Tal como a de sentirmos que estamos a dar os nossos passos num caminho que liga a terra e o céu ao som de um espécie de tambor gerado pelos passos das centenas ou milhares de pessoas que estão fazer naquele mesmo momento o Caminho, e que tem em si e sobre si os milhões de almas que fizeram ou contribuíram para o Caminho e com quem de alguns modos comungamos, por vezes sentindo a presença ou os sinais das entidades invisíveis ou celestiais que nos podem visitar ou abençoar, outras vezes simplesmente nos maravilharmos com um rio, uma árvore, uma paisagem, um abrigo ou capela erguida por um construtor ou devoto...

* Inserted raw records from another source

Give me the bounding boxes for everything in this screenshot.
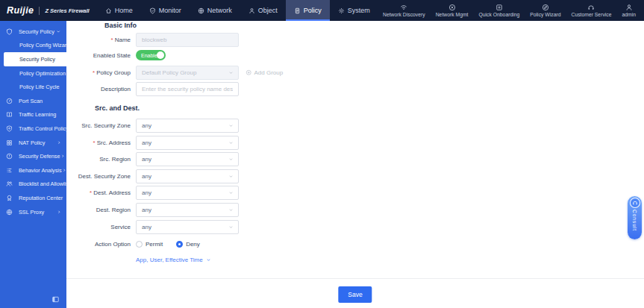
book-icon	[6, 111, 19, 118]
src-region-row: Src. Region any	[66, 152, 239, 166]
util-label: Customer Service	[571, 12, 611, 17]
tab-label: Monitor	[159, 7, 181, 14]
sidebar-item-label: Policy Optimization	[19, 70, 66, 77]
select-value: any	[142, 139, 151, 146]
tab-policy[interactable]: Policy	[286, 0, 330, 21]
description-row: Description	[66, 82, 239, 96]
name-input[interactable]	[136, 33, 239, 47]
radio-circle-icon	[176, 241, 183, 248]
network-discovery-button[interactable]: Network Discovery	[383, 4, 425, 17]
src-region-select[interactable]: any	[136, 152, 239, 166]
sidebar-item-policy-config-wizard[interactable]: Policy Config Wizard	[0, 39, 66, 53]
chevron-down-icon	[56, 29, 61, 34]
chevron-down-icon	[228, 190, 234, 195]
permit-radio[interactable]: Permit	[136, 241, 163, 248]
admin-menu[interactable]: admin	[622, 4, 636, 17]
consult-widget[interactable]: Consult	[628, 196, 642, 239]
headset-icon	[587, 4, 595, 11]
network-mgmt-button[interactable]: Network Mgmt	[436, 4, 469, 17]
medal-icon	[6, 195, 19, 201]
sidebar-item-traffic-learning[interactable]: Traffic Learning	[0, 108, 66, 122]
grid-icon	[6, 139, 19, 146]
src-address-select[interactable]: any	[136, 136, 239, 150]
select-value: any	[142, 207, 151, 213]
dest-security-zone-select[interactable]: any	[136, 169, 239, 183]
dest-address-row: *Dest. Address any	[66, 186, 239, 200]
tab-system[interactable]: System	[330, 0, 378, 21]
tab-monitor[interactable]: Monitor	[141, 0, 190, 21]
brand-product-name: Z Series Firewall	[45, 7, 89, 14]
sidebar-item-blocklist-and-allowlist[interactable]: Blocklist and Allowlist	[0, 177, 66, 192]
select-value: any	[142, 224, 151, 230]
service-select[interactable]: any	[136, 220, 239, 234]
sidebar-item-policy-optimization[interactable]: Policy Optimization	[0, 66, 66, 81]
required-asterisk: *	[111, 37, 113, 43]
list-lines-icon	[6, 167, 19, 174]
brand-divider	[39, 7, 40, 15]
people-icon	[6, 180, 19, 187]
chevron-down-icon	[228, 174, 234, 179]
sidebar-item-traffic-control-policy[interactable]: Traffic Control Policy	[0, 122, 66, 136]
add-group-button[interactable]: Add Group	[246, 69, 283, 76]
sidebar-item-nat-policy[interactable]: NAT Policy	[0, 136, 66, 150]
toggle-label: Enable	[141, 53, 157, 58]
sidebar-item-label: NAT Policy	[19, 139, 45, 146]
brand: Ruijie Z Series Firewall	[0, 0, 90, 21]
util-label: Network Mgmt	[436, 12, 469, 17]
shield-bolt-icon	[6, 153, 19, 160]
src-security-zone-row: Src. Security Zone any	[66, 119, 239, 133]
enabled-state-toggle[interactable]: Enable	[136, 50, 166, 60]
select-value: any	[142, 173, 151, 180]
tab-label: Network	[207, 7, 232, 14]
sidebar-item-ssl-proxy[interactable]: SSL Proxy	[0, 205, 66, 219]
circle-x-icon	[448, 4, 456, 11]
customer-service-button[interactable]: Customer Service	[571, 4, 611, 17]
description-input[interactable]	[136, 82, 239, 96]
tab-label: System	[348, 7, 370, 14]
src-security-zone-select[interactable]: any	[136, 119, 239, 133]
deny-radio[interactable]: Deny	[176, 241, 200, 248]
tab-network[interactable]: Network	[190, 0, 240, 21]
chevron-down-icon	[228, 70, 234, 75]
tab-object[interactable]: Object	[240, 0, 286, 21]
consult-label: Consult	[632, 210, 637, 231]
user-icon	[625, 4, 633, 11]
policy-wizard-button[interactable]: Policy Wizard	[530, 4, 560, 17]
sidebar-item-policy-life-cycle[interactable]: Policy Life Cycle	[0, 80, 66, 94]
sidebar-item-reputation-center[interactable]: Reputation Center	[0, 191, 66, 205]
sidebar-item-security-defense[interactable]: Security Defense	[0, 149, 66, 163]
policy-group-select[interactable]: Default Policy Group	[136, 66, 239, 80]
dest-address-select[interactable]: any	[136, 186, 239, 200]
sidebar-item-behavior-analysis[interactable]: Behavior Analysis	[0, 163, 66, 177]
chevron-down-icon	[228, 157, 234, 162]
footer-divider	[66, 278, 644, 279]
policy-doc-icon	[294, 7, 301, 14]
sidebar-collapse-button[interactable]	[51, 295, 60, 304]
util-label: Network Discovery	[383, 12, 425, 17]
chevron-right-icon	[60, 154, 66, 159]
required-asterisk: *	[93, 69, 95, 76]
quick-onboarding-button[interactable]: Quick Onboarding	[479, 4, 520, 17]
sidebar-item-label: Security Defense	[19, 153, 60, 160]
sidebar-item-port-scan[interactable]: Port Scan	[0, 94, 66, 108]
chevron-down-icon	[228, 123, 234, 128]
radar-icon	[6, 98, 19, 104]
src-dest-heading: Src. and Dest.	[95, 104, 140, 112]
add-group-label: Add Group	[254, 69, 284, 76]
dest-region-select[interactable]: any	[136, 203, 239, 217]
tab-home[interactable]: Home	[97, 0, 141, 21]
sidebar-item-label: Security Policy	[19, 56, 55, 63]
policy-group-row: *Policy Group Default Policy Group Add G…	[66, 66, 283, 80]
sidebar-group-security-policy[interactable]: Security Policy	[0, 25, 66, 39]
sidebar-item-label: Reputation Center	[19, 195, 63, 201]
select-value: any	[142, 122, 151, 129]
radio-circle-icon	[136, 241, 143, 248]
dest-region-label: Dest. Region	[66, 207, 131, 213]
circle-plus-icon	[246, 69, 252, 76]
compass-icon	[542, 4, 549, 11]
app-user-effective-time-expander[interactable]: App, User, Effective Time	[136, 257, 211, 263]
tab-label: Home	[115, 7, 133, 14]
action-option-row: Action Option Permit Deny	[66, 237, 213, 251]
save-button[interactable]: Save	[338, 286, 372, 303]
sidebar-item-security-policy[interactable]: Security Policy	[4, 52, 66, 66]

António Paiva – Há então sinais que por vezes se tornam visíveis numa parte do caminho.
Pedro Teixeira da Mota – Exactamente, sobretudo para quem medita mais demoradamente, pois a maior parte das pessoas não meditam e realizam pouco a peregrinação como uma entrega e demanda espiritual. Eu era sempre das primeiras pessoas a levantar nas camaratas ou dormitórios, onde estavam por vezes cerca de cinquenta pessoas. Só ou com mais uma ou duas pessoas éramos os primeiros a sair, ainda à luz das estrelas, mas quando chegava a altura do nascer do Sol eu detinha-me para meditar e não via mais ninguém nessa orientação. Depois, uma ou duas pessoas com quem conversei começaram também a meditar e por vezes fizemo-lo em conjunto.

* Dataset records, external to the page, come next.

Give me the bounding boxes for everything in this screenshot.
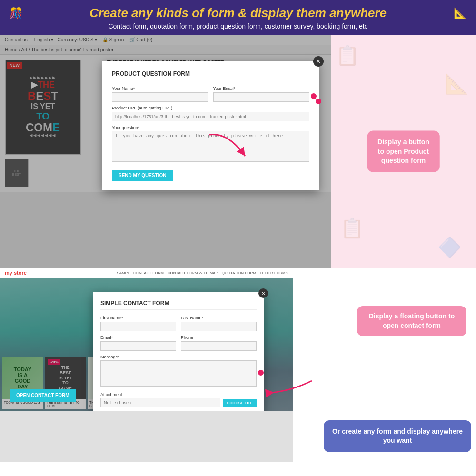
deco-icon-1: 📋 (336, 44, 359, 67)
page-subtitle: Contact form, quotation form, product qu… (10, 22, 466, 30)
store-header-bottom: my store SAMPLE CONTACT FORM CONTACT FOR… (0, 268, 293, 278)
phone-group: Phone (181, 335, 257, 351)
last-name-label: Last Name* (181, 316, 257, 320)
decoration-dot-1 (311, 93, 317, 99)
deco-icon-3: 📋 (340, 217, 364, 239)
top-section: Contact us English ▾ Currency: USD $ ▾ 🔒… (0, 35, 476, 268)
store-nav-links: SAMPLE CONTACT FORM CONTACT FORM WITH MA… (117, 271, 288, 275)
message-label: Message* (100, 355, 257, 359)
floating-button-callout: Display a floating button to open contac… (357, 306, 466, 336)
contact-modal-title: SIMPLE CONTACT FORM (100, 300, 257, 310)
arrow-to-contact-btn (264, 362, 321, 400)
bottom-left-screenshot: my store SAMPLE CONTACT FORM CONTACT FOR… (0, 268, 293, 462)
send-question-button[interactable]: SEND MY QUESTION (112, 170, 173, 181)
page-title: Create any kinds of form & display them … (10, 6, 466, 20)
nav-link-4[interactable]: OTHER FORMS (260, 271, 288, 275)
modal-close-button[interactable]: ✕ (313, 56, 324, 67)
page-header: 🎊 Create any kinds of form & display the… (0, 0, 476, 35)
bottom-right-callouts: Display a floating button to open contac… (293, 268, 476, 462)
email-field-group: Your Email* (213, 86, 310, 102)
top-right-callout: 📋 📐 📋 🔷 Display a button to open Product… (331, 35, 476, 268)
ruler-icon-right: 📐 (454, 7, 466, 20)
message-textarea[interactable] (100, 360, 257, 387)
email-label: Your Email* (213, 86, 310, 91)
url-label: Product URL (auto getting URL) (112, 106, 309, 110)
question-textarea[interactable] (112, 131, 309, 162)
modal-title: PRODUCT QUESTION FORM (112, 70, 309, 80)
confetti-icon-left: 🎊 (10, 7, 22, 20)
open-contact-form-button[interactable]: OPEN CONTACT FORM (10, 389, 76, 402)
name-label: Your Name* (112, 86, 208, 91)
attachment-input[interactable] (100, 398, 220, 407)
last-name-group: Last Name* (181, 316, 257, 331)
store-content-area: ✕ SIMPLE CONTACT FORM First Name* Last N… (0, 278, 293, 411)
phone-input[interactable] (181, 341, 257, 351)
create-any-form-callout: Or create any form and display anywhere … (324, 420, 471, 452)
name-row: First Name* Last Name* (100, 316, 257, 331)
first-name-label: First Name* (100, 316, 176, 320)
url-input[interactable] (112, 112, 309, 121)
attachment-label: Attachment (100, 392, 257, 397)
deco-icon-4: 🔷 (438, 236, 462, 258)
contact-modal-close-button[interactable]: ✕ (258, 288, 268, 298)
email-field-label: Email* (100, 335, 176, 340)
name-email-row: Your Name* Your Email* (112, 86, 309, 102)
email-phone-row: Email* Phone (100, 335, 257, 351)
product-question-modal: ✕ PRODUCT QUESTION FORM Your Name* Your … (102, 61, 319, 190)
contact-email-input[interactable] (100, 341, 176, 351)
question-field-group: Your question* (112, 125, 309, 164)
url-field-group: Product URL (auto getting URL) (112, 106, 309, 121)
decoration-dot-2 (316, 99, 321, 104)
name-input[interactable] (112, 92, 208, 102)
top-left-screenshot: Contact us English ▾ Currency: USD $ ▾ 🔒… (0, 35, 331, 268)
phone-label: Phone (181, 335, 257, 340)
first-name-group: First Name* (100, 316, 176, 331)
name-field-group: Your Name* (112, 86, 208, 102)
nav-link-3[interactable]: QUOTATION FORM (222, 271, 256, 275)
first-name-input[interactable] (100, 322, 176, 331)
nav-link-1[interactable]: SAMPLE CONTACT FORM (117, 271, 163, 275)
email-group: Email* (100, 335, 176, 351)
store-logo: my store (5, 270, 27, 276)
deco-icon-2: 📐 (445, 73, 469, 95)
attachment-group: Attachment CHOOSE FILE (100, 392, 257, 407)
last-name-input[interactable] (181, 322, 257, 331)
bottom-section: my store SAMPLE CONTACT FORM CONTACT FOR… (0, 268, 476, 462)
nav-link-2[interactable]: CONTACT FORM WITH MAP (168, 271, 218, 275)
email-input[interactable] (213, 92, 310, 102)
contact-form-modal: ✕ SIMPLE CONTACT FORM First Name* Last N… (93, 292, 264, 411)
product-question-callout: Display a button to open Product questio… (367, 131, 440, 172)
message-group: Message* (100, 355, 257, 388)
choose-file-button[interactable]: CHOOSE FILE (223, 399, 257, 407)
question-label: Your question* (112, 125, 309, 130)
decoration-dot-msg (258, 370, 264, 376)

António Paiva - Intenção ou dedicatória de uma peregrinação, tal como quando se faz um voto e se o vai cumprir nas nossas peregrinações domésticas?
Pedro Teixeira da Mota- Sim, vem de ex-voto, de voto, de dedicação, acto de graças para se cumprir a promessa feita, se um pedido fosse satisfeito, ou por intenção de alguém que falecera. Só que, quando falo das dedicatórias nas peregrinações, entendo o realizá-las com uma intenção: faço esta peregrinação com o voto que as energias luminosas que eu porei em acção, nomeadamente através de rezas e asceses, serão pelo meu antepassado que já está no além. Ou dedico os meus esforços para obter mais certeza se a Divindade tem para mim ou não uma certa forma ou face determinada. Ou se existem ou não os anjos, em especial os da guarda. Ou se me devo unir a certa pessoa ou não, etc.
Cada um de nós ao iniciar uma peregrinação pode escolher um pedido, uma bênção do alto e se trilharmos o caminho luminosamente a resposta vem, talvez no ponto mais difícil e mais alto do Caminho, ou quando meditamos mais tempo, e recebemos então os sinais ou esclarecimentos e alegramo-nos e fortalecemo-nos espiritualmente.